§ Exercise instructions
Please output exactly the lines that run from the line with "pont malgré le vote favorable des" through the final line of the data, inclusive, and nothing more.

§ Records to process
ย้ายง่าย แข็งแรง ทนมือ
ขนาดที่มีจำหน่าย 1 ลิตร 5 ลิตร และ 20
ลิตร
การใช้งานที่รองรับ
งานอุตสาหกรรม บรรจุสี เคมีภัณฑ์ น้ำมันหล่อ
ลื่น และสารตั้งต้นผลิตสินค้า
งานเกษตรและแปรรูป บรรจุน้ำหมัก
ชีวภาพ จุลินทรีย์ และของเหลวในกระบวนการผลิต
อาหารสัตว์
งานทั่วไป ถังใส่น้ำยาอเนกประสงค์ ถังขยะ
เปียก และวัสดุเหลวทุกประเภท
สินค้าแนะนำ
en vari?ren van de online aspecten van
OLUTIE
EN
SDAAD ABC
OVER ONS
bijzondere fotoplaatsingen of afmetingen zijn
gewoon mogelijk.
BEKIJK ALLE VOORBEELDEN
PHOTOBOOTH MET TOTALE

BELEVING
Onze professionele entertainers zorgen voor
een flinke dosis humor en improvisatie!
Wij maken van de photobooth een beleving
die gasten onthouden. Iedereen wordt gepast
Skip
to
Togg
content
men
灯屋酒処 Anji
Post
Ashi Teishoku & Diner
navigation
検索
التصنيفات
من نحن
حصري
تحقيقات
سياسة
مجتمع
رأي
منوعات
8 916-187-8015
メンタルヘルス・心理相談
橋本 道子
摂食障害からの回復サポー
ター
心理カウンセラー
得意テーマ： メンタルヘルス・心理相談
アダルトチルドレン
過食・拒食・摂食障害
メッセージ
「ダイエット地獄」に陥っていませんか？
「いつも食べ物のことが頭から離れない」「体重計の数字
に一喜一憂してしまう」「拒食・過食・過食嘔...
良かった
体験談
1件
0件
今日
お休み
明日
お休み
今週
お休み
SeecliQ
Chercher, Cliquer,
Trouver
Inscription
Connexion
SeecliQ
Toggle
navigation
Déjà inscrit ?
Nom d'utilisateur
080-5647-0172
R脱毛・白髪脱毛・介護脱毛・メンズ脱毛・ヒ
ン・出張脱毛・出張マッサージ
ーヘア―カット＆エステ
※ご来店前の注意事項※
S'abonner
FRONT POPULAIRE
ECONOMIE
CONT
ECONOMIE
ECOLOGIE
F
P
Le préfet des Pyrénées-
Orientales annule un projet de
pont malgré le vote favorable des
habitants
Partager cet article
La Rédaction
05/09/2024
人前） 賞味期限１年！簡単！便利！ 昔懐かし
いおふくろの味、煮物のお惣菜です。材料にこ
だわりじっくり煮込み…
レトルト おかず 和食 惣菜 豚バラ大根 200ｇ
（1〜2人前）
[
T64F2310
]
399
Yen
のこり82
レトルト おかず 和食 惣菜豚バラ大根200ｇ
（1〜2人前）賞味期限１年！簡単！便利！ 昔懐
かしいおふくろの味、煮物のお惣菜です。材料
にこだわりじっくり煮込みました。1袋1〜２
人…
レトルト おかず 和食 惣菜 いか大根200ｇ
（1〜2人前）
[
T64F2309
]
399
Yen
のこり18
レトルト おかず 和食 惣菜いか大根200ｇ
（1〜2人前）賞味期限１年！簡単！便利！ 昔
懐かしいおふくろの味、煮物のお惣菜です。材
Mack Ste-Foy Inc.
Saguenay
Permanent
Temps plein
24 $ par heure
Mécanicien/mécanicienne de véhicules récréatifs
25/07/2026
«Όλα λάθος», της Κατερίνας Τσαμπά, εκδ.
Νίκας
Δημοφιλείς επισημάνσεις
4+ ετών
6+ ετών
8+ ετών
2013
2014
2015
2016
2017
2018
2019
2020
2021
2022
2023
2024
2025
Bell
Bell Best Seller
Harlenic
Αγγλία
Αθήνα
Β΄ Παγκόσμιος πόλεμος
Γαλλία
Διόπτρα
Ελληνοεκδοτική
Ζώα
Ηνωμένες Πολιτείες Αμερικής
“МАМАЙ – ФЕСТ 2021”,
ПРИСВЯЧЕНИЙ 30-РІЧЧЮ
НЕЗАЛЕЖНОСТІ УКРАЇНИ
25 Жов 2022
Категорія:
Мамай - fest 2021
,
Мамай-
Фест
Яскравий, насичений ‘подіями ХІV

§ Reply
pont malgré le vote favorable des
habitants
Partager cet article
La Rédaction
05/09/2024
人前） 賞味期限１年！簡単！便利！ 昔懐かし
いおふくろの味、煮物のお惣菜です。材料にこ
だわりじっくり煮込み…
レトルト おかず 和食 惣菜 豚バラ大根 200ｇ
（1〜2人前）
[
T64F2310
]
399
Yen
のこり82
レトルト おかず 和食 惣菜豚バラ大根200ｇ
（1〜2人前）賞味期限１年！簡単！便利！ 昔懐
かしいおふくろの味、煮物のお惣菜です。材料
にこだわりじっくり煮込みました。1袋1〜２
人…
レトルト おかず 和食 惣菜 いか大根200ｇ
（1〜2人前）
[
T64F2309
]
399
Yen
のこり18
レトルト おかず 和食 惣菜いか大根200ｇ
（1〜2人前）賞味期限１年！簡単！便利！ 昔
懐かしいおふくろの味、煮物のお惣菜です。材
Mack Ste-Foy Inc.
Saguenay
Permanent
Temps plein
24 $ par heure
Mécanicien/mécanicienne de véhicules récréatifs
25/07/2026
«Όλα λάθος», της Κατερίνας Τσαμπά, εκδ.
Νίκας
Δημοφιλείς επισημάνσεις
4+ ετών
6+ ετών
8+ ετών
2013
2014
2015
2016
2017
2018
2019
2020
2021
2022
2023
2024
2025
Bell
Bell Best Seller
Harlenic
Αγγλία
Αθήνα
Β΄ Παγκόσμιος πόλεμος
Γαλλία
Διόπτρα
Ελληνοεκδοτική
Ζώα
Ηνωμένες Πολιτείες Αμερικής
“МАМАЙ – ФЕСТ 2021”,
ПРИСВЯЧЕНИЙ 30-РІЧЧЮ
НЕЗАЛЕЖНОСТІ УКРАЇНИ
25 Жов 2022
Категорія:
Мамай - fest 2021
,
Мамай-
Фест
Яскравий, насичений ‘подіями ХІV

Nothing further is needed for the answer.